While the LS28 is obviously a music-first preamplifier, it is also adept at improving the dynamics and overall realism of movies. During my time with the preamplifier, my wife and I watched numerous movies, including The Zookeeper’s Wife, Arrival, Collateral Beauty, and Hell or High Water. To me, vocal clarity is by far the most important aspect of movie-watching, and the LS28 was exceptional at voicing and tone, as well as soundstage placement. With respect to sound effects, the LS28 also performed well in my two-channel system, adding that extra sense of realism and space to the overall quality of the soundtrack. Your priority should be two-channel music with the LS28, but I feel comfortable saying that it does justice to movies if your system is configured for two-channel home theater, as well.
As my listening hours exceeded 400, the ARC LS28 sounded better and better. By the time I began critical listening for this review, it was hard to find much in the way of sonic flaws. It just sounds that sweet. However, no unit at any price exemplifies perfection, and the LS28 does have some functional downsides. For one, it’s an analog-only product. If any of your sources are digital, you’ll have to add in your own DAC (as I did), which adds to the overall expense.
An odd quirk in the Auto Shutoff feature sometimes had the unit powering down when watching movies/television. I guess that could be fixed by extending the shutoff time from the default two hours to something greater, but under that option it would add significant hours to the tubes over weeks and months.

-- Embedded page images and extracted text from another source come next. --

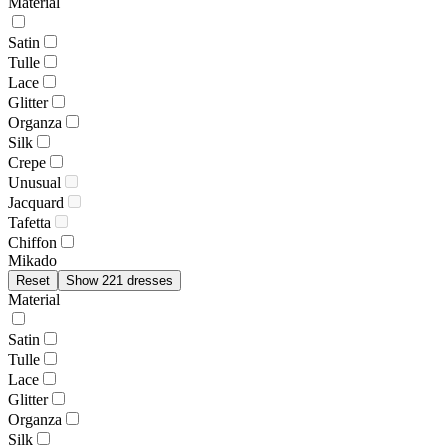
Material
Satin
Tulle
Lace
Glitter
Organza
Silk
Crepe
Unusual
Jacquard
Tafetta
Chiffon
Mikado
Reset
Show 221 dresses
Material
Satin
Tulle
Lace
Glitter
Organza
Silk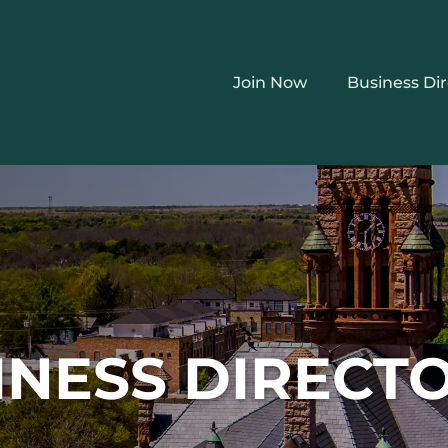
Join Now
Business Di
INESS DIRECT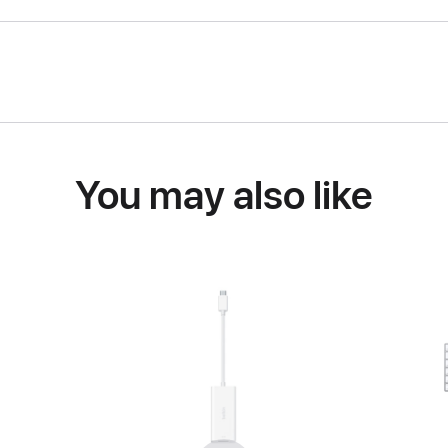
You may also like
Previous
Next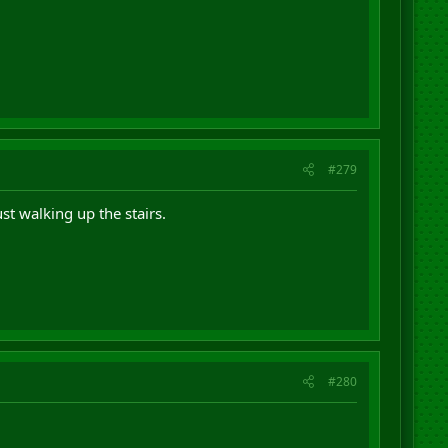
#279
st walking up the stairs.
#280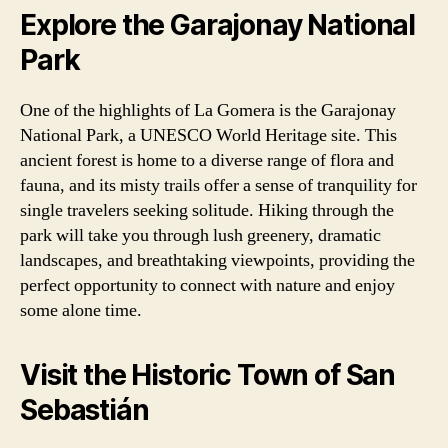
Explore the Garajonay National
Park
One of the highlights of La Gomera is the Garajonay
National Park, a UNESCO World Heritage site. This
ancient forest is home to a diverse range of flora and
fauna, and its misty trails offer a sense of tranquility for
single travelers seeking solitude. Hiking through the
park will take you through lush greenery, dramatic
landscapes, and breathtaking viewpoints, providing the
perfect opportunity to connect with nature and enjoy
some alone time.
Visit the Historic Town of San
Sebastián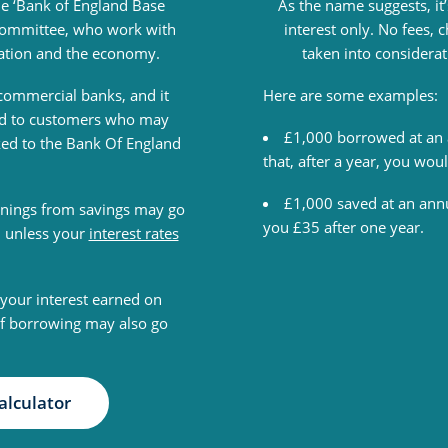
he ‘Bank of England Base
As the name suggests, it’
y Committee, who work with
interest only. No fees,
lation and the economy.
taken into considera
o commercial banks, and it
Here are some examples:
red to customers who may
£1,000 borrowed at an 
ked to the Bank Of England
that, after a year, you wo
£1,000 saved at an annu
nings from savings may go
you £35 after one year.
, unless your
interest rates
your interest earned on
of borrowing may also go
alculator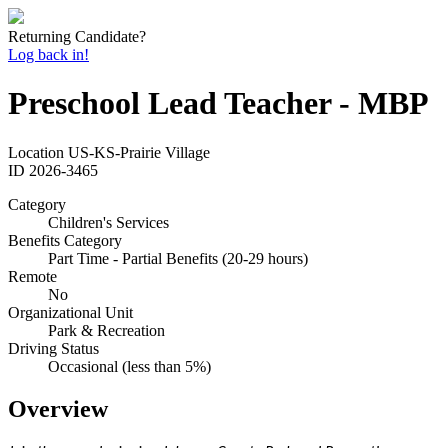
Returning Candidate?
Log back in!
Preschool Lead Teacher - MBP
Location
US-KS-Prairie Village
ID
2026-3465
Category
Children's Services
Benefits Category
Part Time - Partial Benefits (20-29 hours)
Remote
No
Organizational Unit
Park & Recreation
Driving Status
Occasional (less than 5%)
Overview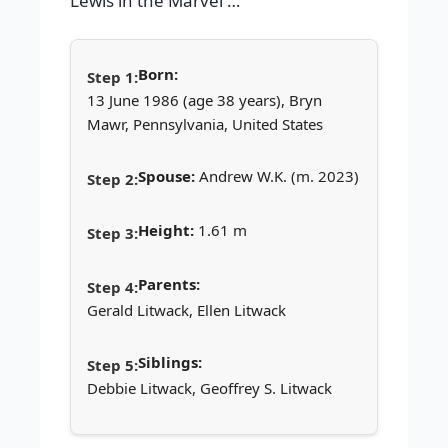
Lewis in the Marvel …
Born:
13 June 1986 (age 38 years), Bryn
Mawr, Pennsylvania, United States
Spouse:
Andrew W.K. (m. 2023)
Height:
1.61 m
Parents:
Gerald Litwack, Ellen Litwack
Siblings:
Debbie Litwack, Geoffrey S. Litwack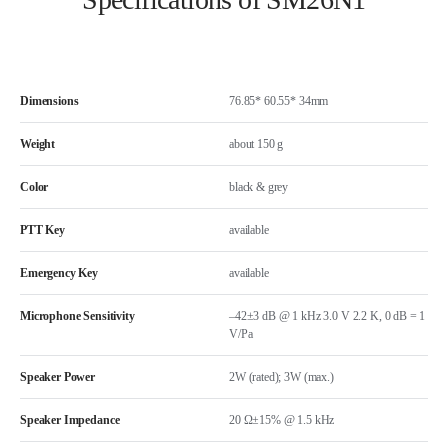
Dimensions
76.85* 60.55* 34mm
Weight
about 150 g
Color
black & grey
PTT Key
available
Emergency Key
available
Microphone Sensitivity
–42±3 dB @ 1 kHz 3.0 V 2.2 K, 0 dB = 1
V/Pa
Speaker Power
2W (rated); 3W (max.)
Speaker Impedance
20 Ω±15% @ 1.5 kHz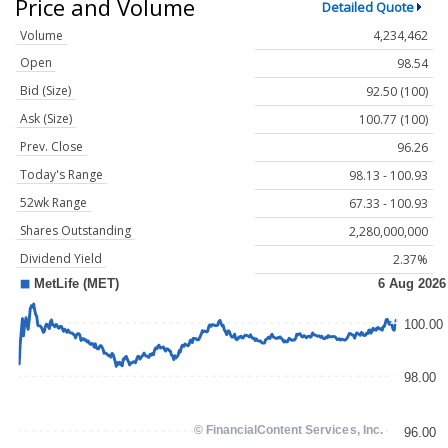
Price and Volume
Detailed Quote
Volume
4,234,462
Open
98.54
Bid (Size)
92.50 (100)
Ask (Size)
100.77 (100)
Prev. Close
96.26
Today's Range
98.13 - 100.93
52wk Range
67.33 - 100.93
Shares Outstanding
2,280,000,000
Dividend Yield
2.37%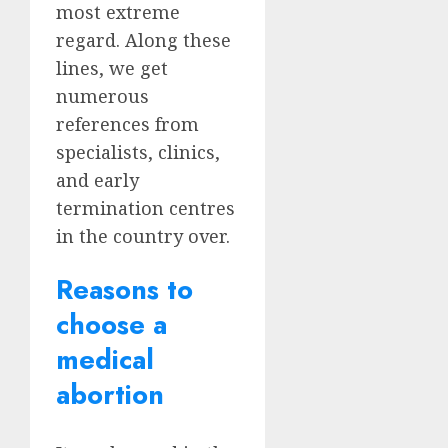
most extreme
regard. Along these
lines, we get
numerous
references from
specialists, clinics,
and early
termination centres
in the country over.
Reasons to
choose a
medical
abortion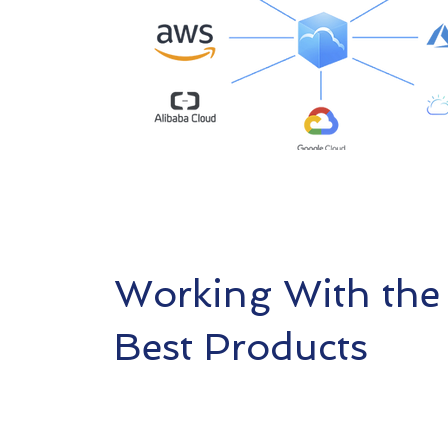
Working With the
Best Products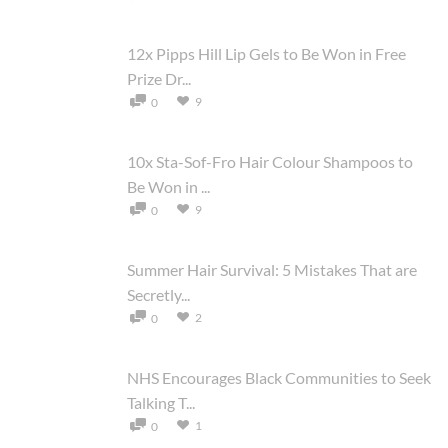
12x Pipps Hill Lip Gels to Be Won in Free
Prize Dr...
9
0
10x Sta-Sof-Fro Hair Colour Shampoos to
Be Won in ...
9
0
Summer Hair Survival: 5 Mistakes That are
Secretly...
2
0
NHS Encourages Black Communities to Seek
Talking T...
1
0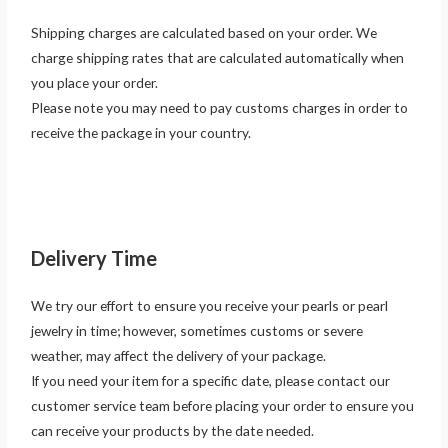
Shipping charges are calculated based on your order. We
charge shipping rates that are calculated automatically when
you place your order.
Please note you may need to pay customs charges in order to
receive the package in your country.
Delivery Time
We try our effort to ensure you receive your pearls or pearl
jewelry in time; however, sometimes customs or severe
weather, may affect the delivery of your package.
If you need your item for a specific date, please contact our
customer service team before placing your order to ensure you
can receive your products by the date needed.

Also, having some ability to choose alternative remote codes would be appreciated. My new Oppo UDP-203 Ultra Blu-ray Player severely interfered with the ARC LS28’s left/right balance controls. Of course, Oppo could also provide alternative remote codes, which would also solve this problem.
Comparison and Competition
I had difficulty finding other tube-based preamplifiers right around the LS28’s $7,500 price point. But here is a list of other noteworthy stereo preamps, both tube-based and solid-state: the McIntosh C48 ($4,500), the PrimaLuna Dialogue Premium ($3,199), the Luxman Classic CL-38U ($4,490), the Parasound Halo JC2 BP ($4,495), the Pass Labs XP-10 ($5,250), the Ayre Acoustics K-5xe ($4,350), and the Simaudio Evolution 740P ($9,000).
The LS28 left me wondering about the end of the road in audiophile land. Where does a hobbyist go when spending $7,500 gets you a component as luxurious and high quality as the LS28? There are some exotic preamplifiers costing two or three times as much, even from Audio Research, that are unlikely to sound two or three times better. Or do they? Before spending that kind of coin, does it not make more sense to substantially upgrade your room and then your amplification or speakers? Combined with the fact that no other company on the market can equal the service and support offered by ARC, the value proposition for the LS28 is substantial.
Sonically, the LS28 will enhance the musicality of your system through its precise and open soundstage that I can only describe as airy and transparent. As a tube preamplifier, it sounds warm and full, but not overly so. In my view it has a relaxed sound that does not get in the way of the music but rather enhances the overall enjoyment of the presentation. And in my view, that is exactly what a good preamplifier should do. It matched fantastically well with my solid-state Class A amplifiers from First Watt and Pass Labs, which can sound tube-like and three-dimensional in their own right. The LS28 added more speed and punch in the bottom octaves, smoothness in the midrange, and clarity in the highs. Overall, the Audio Research LS28 is without question a fantastic performer.